==== Data extract ====

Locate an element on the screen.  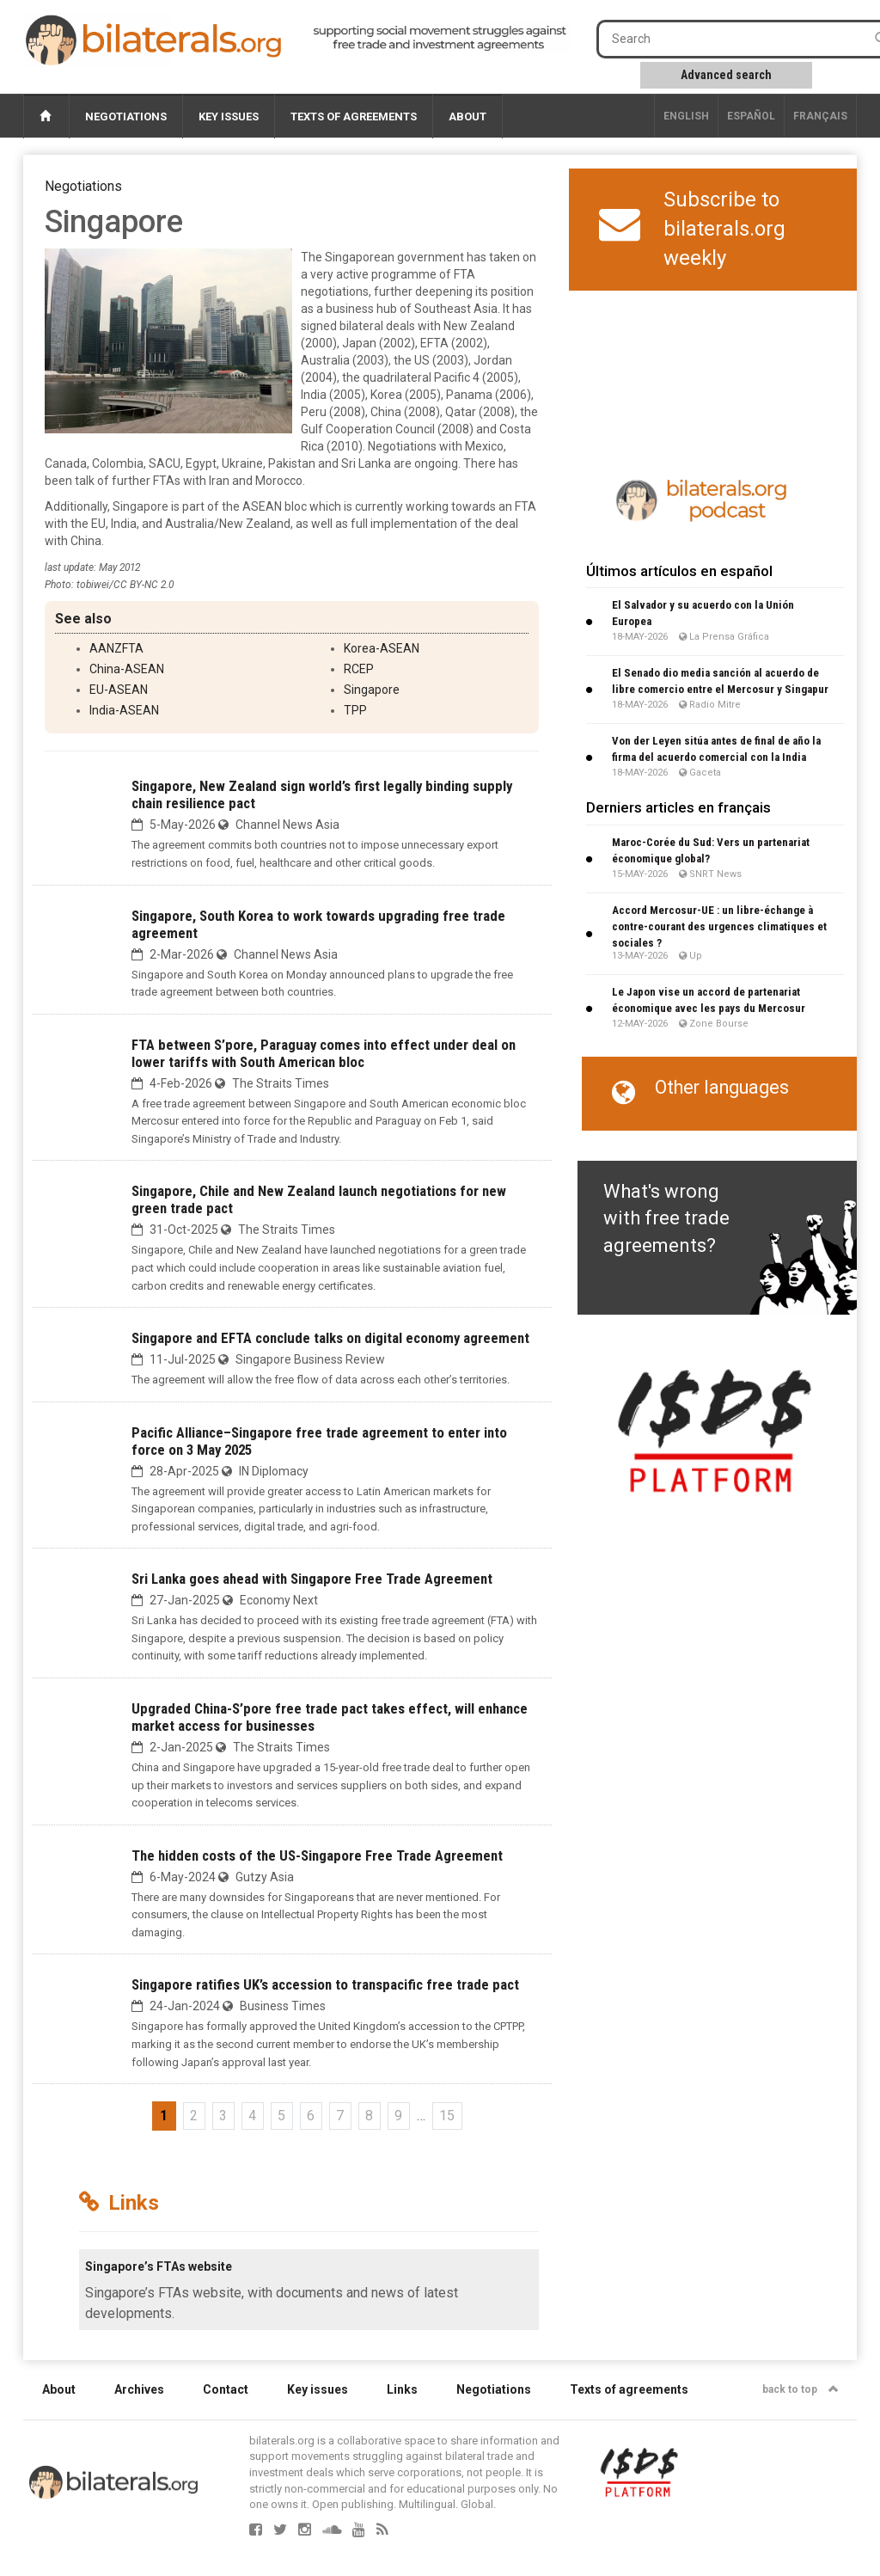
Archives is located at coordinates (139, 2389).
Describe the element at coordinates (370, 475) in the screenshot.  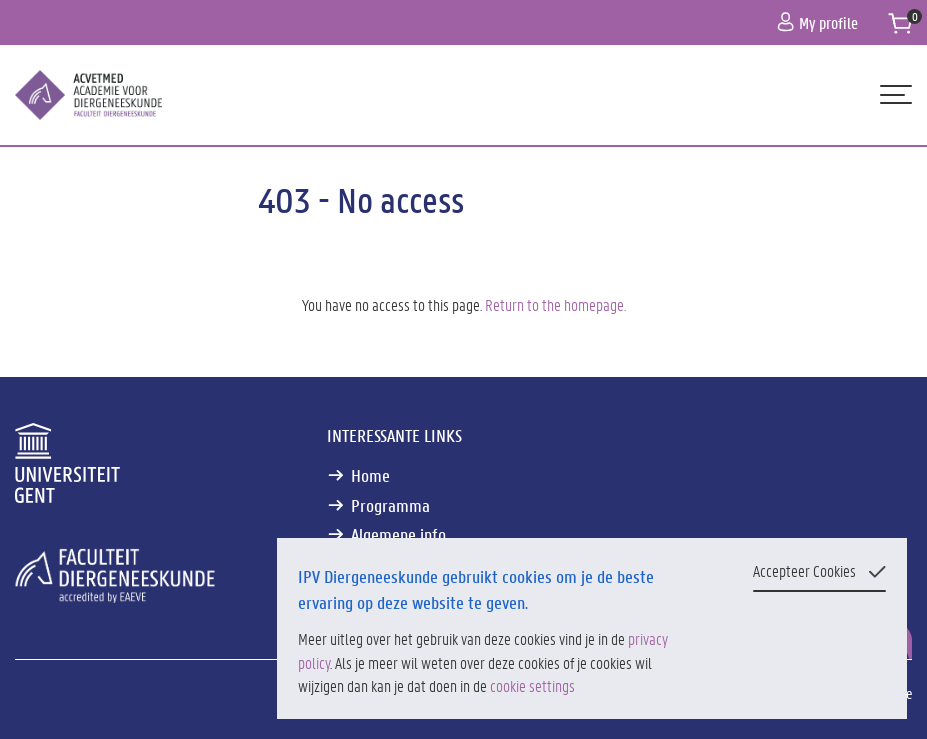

====
==== Data extract ====

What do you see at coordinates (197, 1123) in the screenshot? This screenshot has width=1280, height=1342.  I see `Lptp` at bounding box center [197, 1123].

====
==== Data extract ====

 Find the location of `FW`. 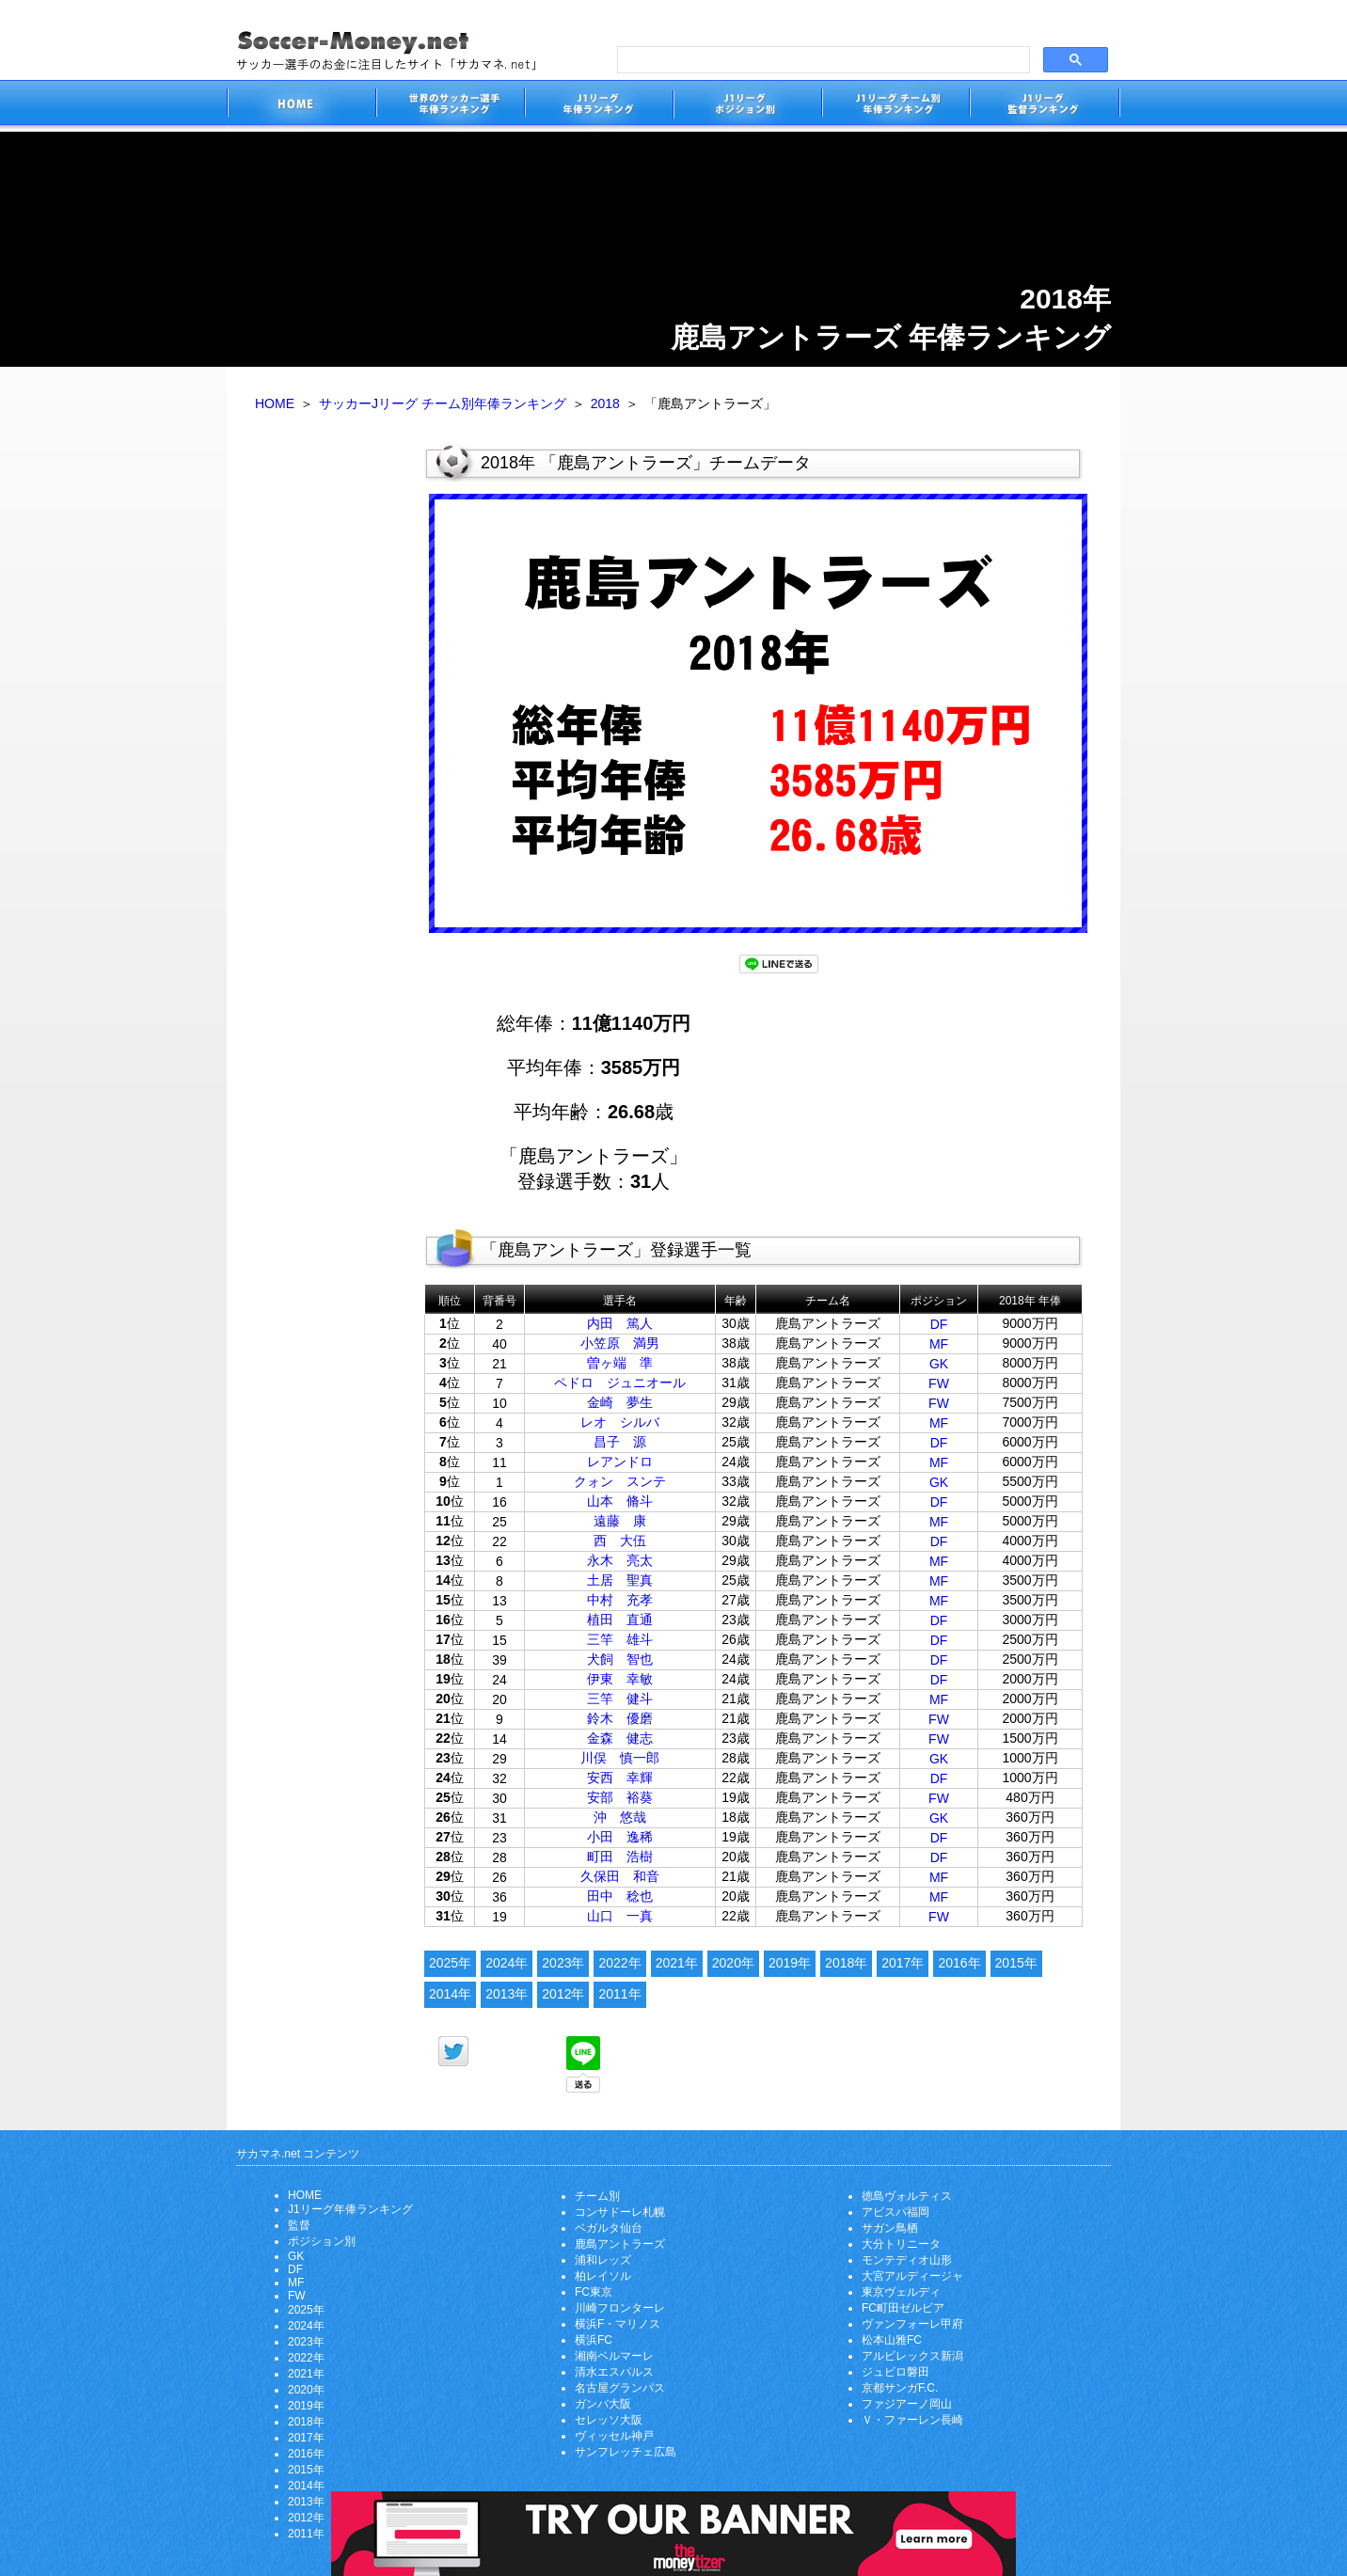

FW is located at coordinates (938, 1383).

====

Write down exactly what the lines above say, from the line holding "Locate an element on the screen." through the line holding "Describe the element", and nothing more. Do not copy the pictures.

Your solution:
Locate an element on the screen.  
Archives is located at coordinates (139, 2389).
Describe the element at coordinates (370, 475) in the screenshot.  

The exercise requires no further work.